Após a afirmativa, ela reproduz a alínea “b” do item que define os grupos prioritários de vacinação: “Profissionais da área da saúde que realizam atendimento a pacientes devido a outras questões de saúde que não covid-19 - profissionais peritos, ambulatórios de consultas eletivas (não respiratórias), ambulatórios ou unidades com consultas/atendimentos eletivas ou agendadas”.
Depois, a procuradora cita a “Recomendação sobre priorização de vacinas”, documento expedido pela Secretaria Estadual da Saúde, com estratificação de subgrupos para a vacinação na área da saúde. Os itens 8, 9 e 10 incluem entre os prioritários, ressalta a procuradora, os profissionais de “áreas não covid-19 de hospitais, ambulatórios e pronto-atendimentos não covid-19 e consultórios e laboratórios”.
Ainda é citada a resolução CIB 7/2021, da Secretaria Estadual da Saúde: “No item 12, não faz distinção entre os profissionais da saúde, inclusive os que atendem em consultório privado e demais estabelecimentos de assistência à saúde”, registra a procuradora.
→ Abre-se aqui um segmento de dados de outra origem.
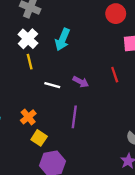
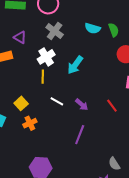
red line: (115, 75) -> (112, 106), turned -32
purple line: (74, 117) -> (80, 135), moved
yellow square: (39, 138) -> (21, 103), moved

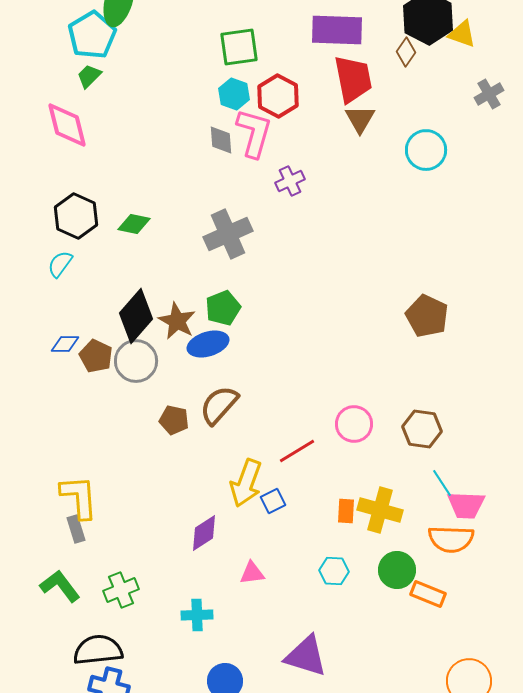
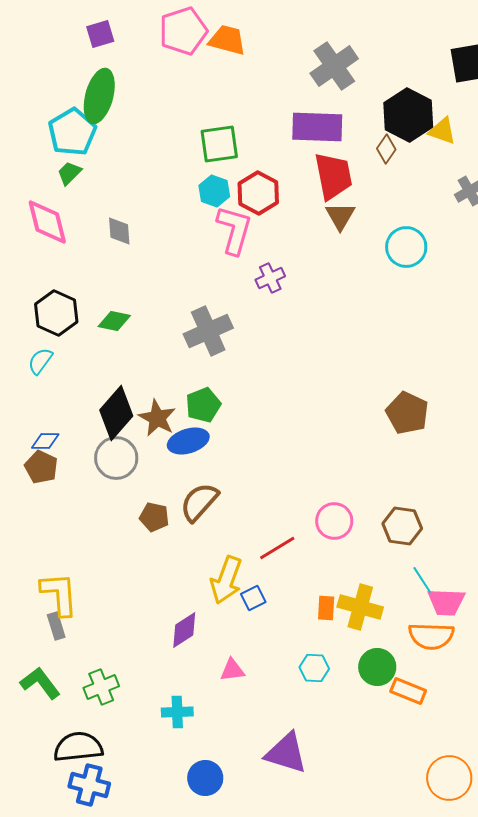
gray diamond: (221, 140) -> (119, 231), moved
brown pentagon: (96, 356) -> (41, 467), moved

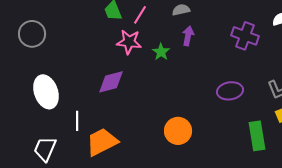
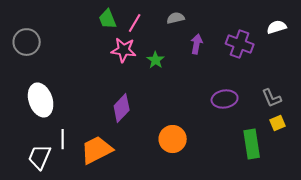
purple arrow: (188, 36) -> (197, 44), moved
purple diamond: (111, 82) -> (122, 108), moved, turned -32
white line: (77, 121) -> (63, 139), moved

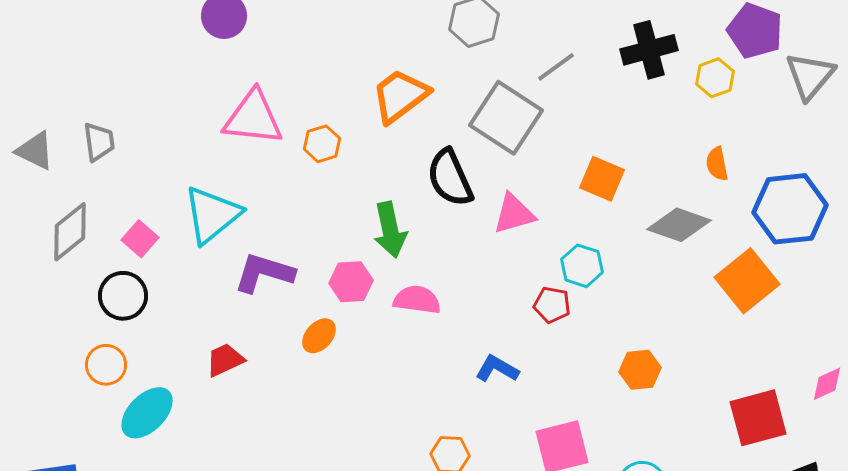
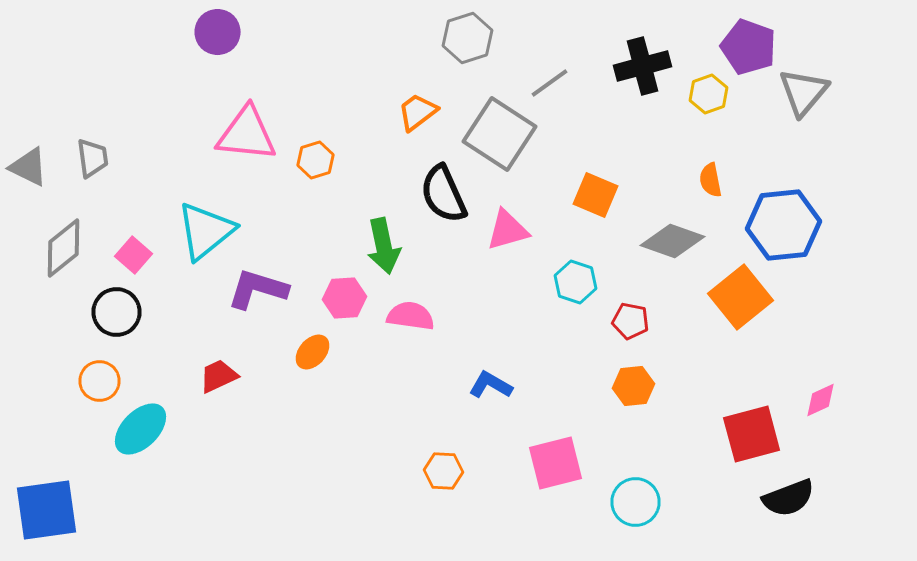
orange trapezoid: (400, 96) -> (418, 112), moved, size x0.7
red pentagon: (552, 305) -> (630, 321), moved

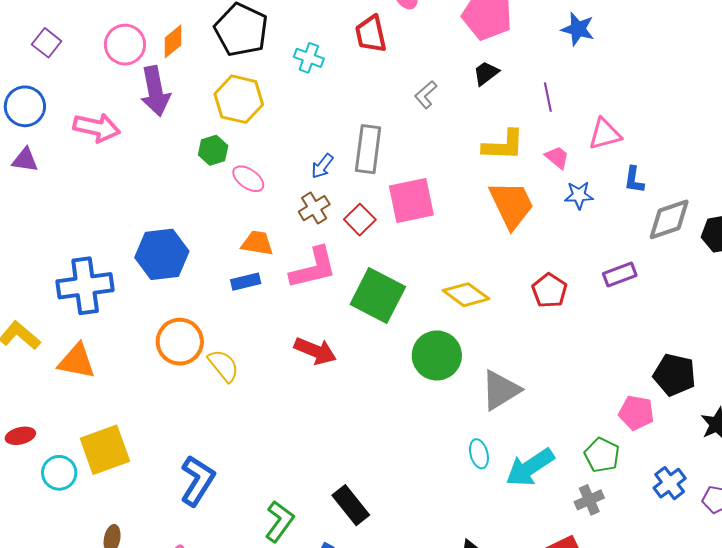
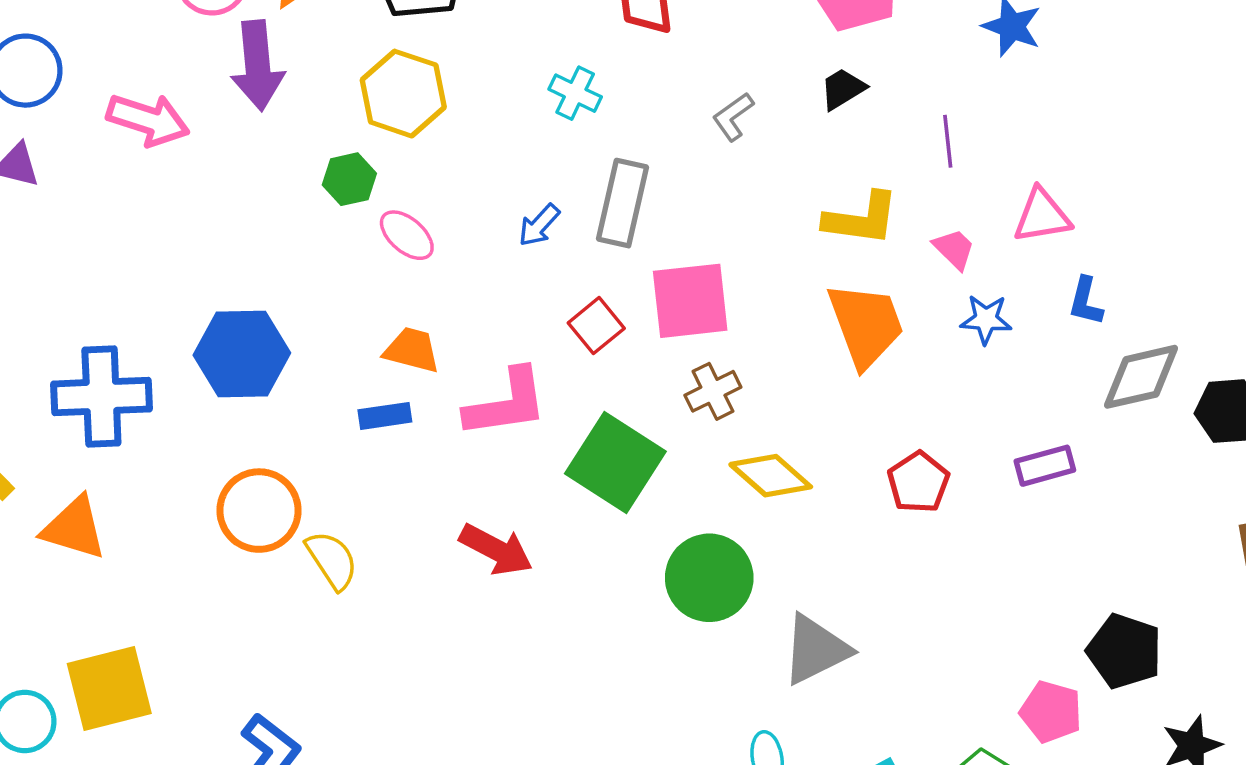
cyan cross: (309, 58) -> (575, 93), moved
brown cross: (314, 208) -> (713, 391), moved

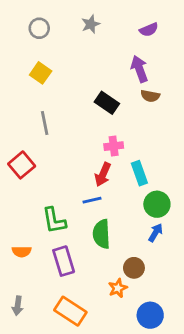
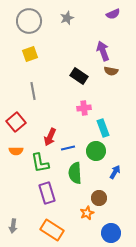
gray circle: (39, 28) -> (29, 21), size x1.6
purple semicircle: (149, 30) -> (113, 14), moved
yellow square: (41, 73) -> (30, 54), turned 35
red arrow: (103, 174) -> (50, 137), moved
green circle: (157, 204) -> (96, 151), moved
orange semicircle: (22, 252) -> (16, 151), moved

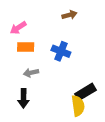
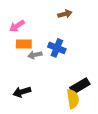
gray arrow: (31, 73) -> (35, 55), moved
black arrow: (24, 98) -> (22, 92), turned 72

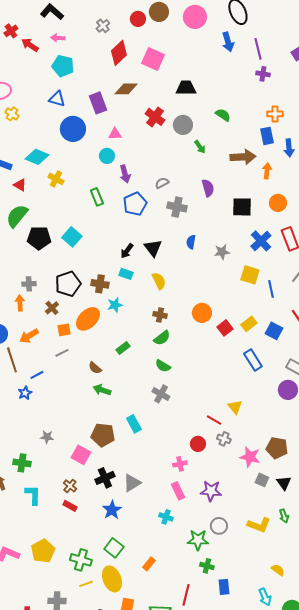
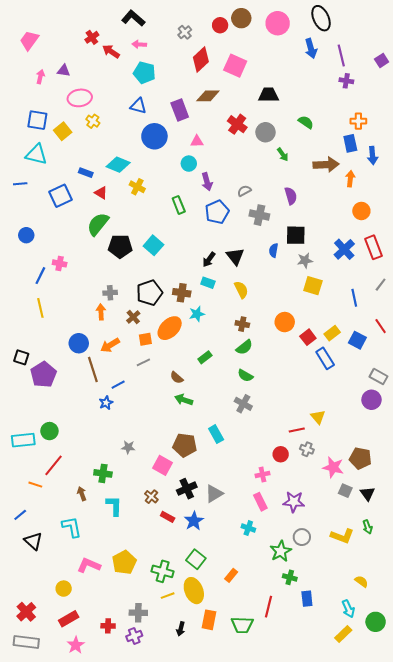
black square: (242, 207) -> (296, 235), moved
yellow square: (250, 275) -> (313, 286), moved
blue rectangle: (253, 360) -> (325, 358), moved
red line: (214, 420) -> (297, 430), turned -42
red rectangle: (70, 506) -> (168, 517), moved
green star: (198, 540) -> (281, 551), turned -30

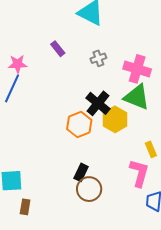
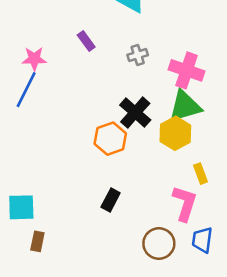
green triangle: (137, 97) -> (185, 106), turned -40
yellow hexagon: (115, 119) -> (175, 133), moved
brown circle: (89, 189) -> (159, 244), moved

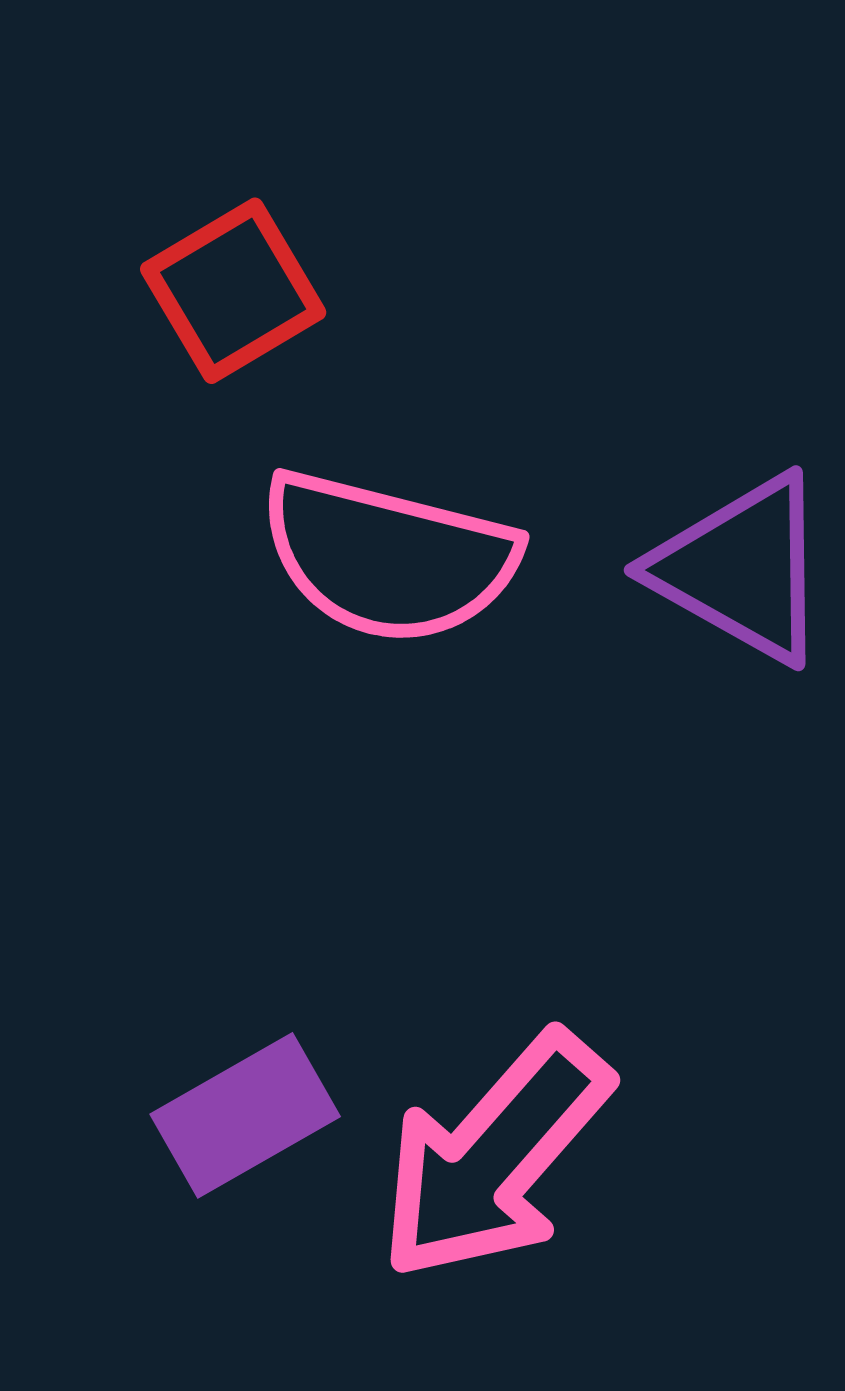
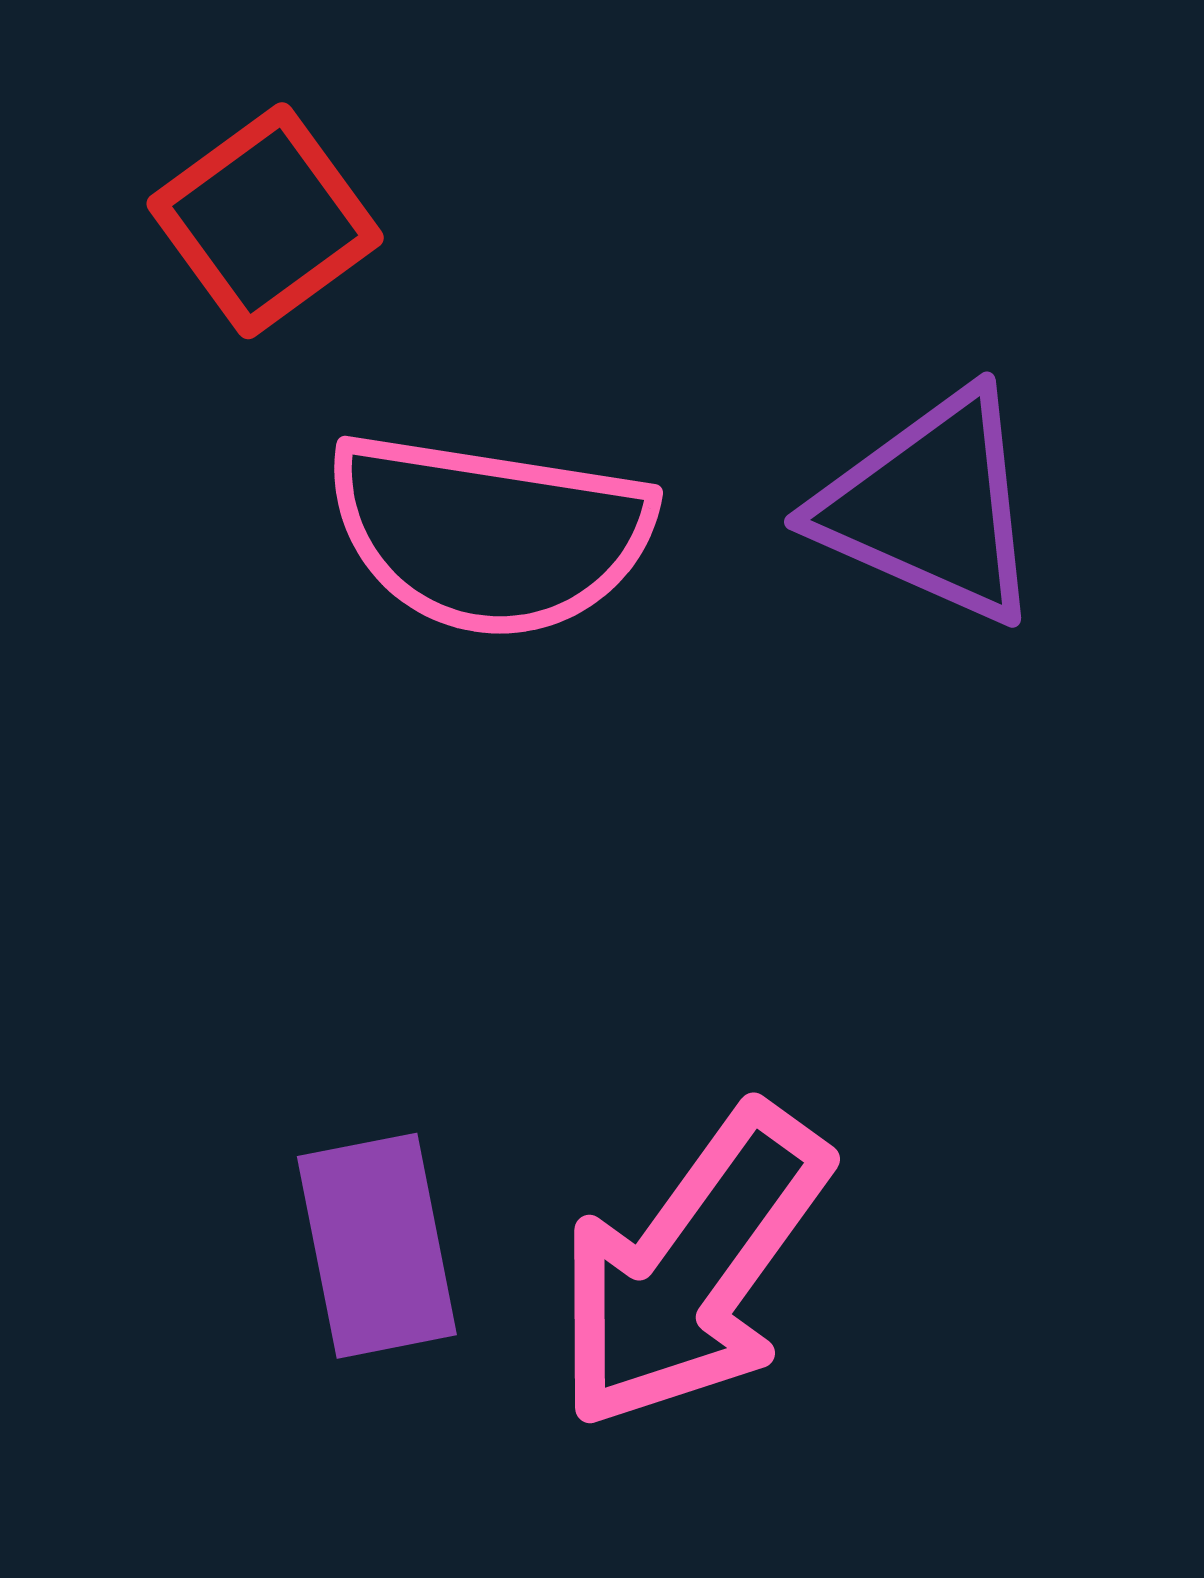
purple rectangle: (245, 1115) -> (377, 1246), turned -66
Em manifestação sobre outra polêmica, ela anotou que a resolução 218/97, do Conselho Nacional de Saúde, reconhece os trabalhadores de educação física como profissionais de saúde.
“Pela análise conjunta dos Planos nacional e estadual de vacinação, resolução CIB e do CNS, bem como demais normativas correlatas, entende-se que a primeira fase de vacinação contempla todos os profissionais de saúde, não apenas os da linha de frente para atendimento da covid-19 e deve incluir profissionais que atendem em consultórios ou estabelecimentos privados como: psicólogos, médicos veterinários, profissionais de educação física, odontólogos, farmacêuticos, etc”, conclui a procuradora.
Ela ressaltou que trata-se de uma interpretação de momento, o que poderá mudar em caso de alteração nas diretrizes nacionais e estaduais para os planos de vacinação. Há discussões inclusive no Supremo Tribunal Federal (STF) sobre o ordenamento dos grupos prioritários de vacinação.
Diante de inúmeros questionamentos, a prefeitura de Porto Alegre suspendeu, na terça-feira (9), a continuidade da vacinação de profissionais da saúde, o que estava previsto para ocorrer a partir desta quarta-feira (10) no Centro de Saúde IAPI. O município justificou que fará um “intenso trabalho” com as entidades de classe para estabelecer novo cronograma de vacinação.
“O objetivo é executar a ação só quando houver plenas condições de transparência, para garantir vacinação com critérios claros de seleção, que eliminem qualquer possibilidade de favorecimentos, como os chamados fura-filas”, apontou a prefeitura, em comunicado.
No mutirão de sábado, a gestão municipal entregou as doses às entidades de classe, que ficaram responsáveis pela aplicação e conferência de documentação. Uma das críticas foi sobre casos de aposentados da área da saúde que teriam se vacinado por meio dos órgãos classistas.
O Tribunal de Contas do Estado (TCE) solicitou informações à prefeitura sobre como foi feito o estudo que liberou 12 mil doses para os conselhos profissionais e sobre os critérios de seleção, para averiguar se houve eventual fura-fila.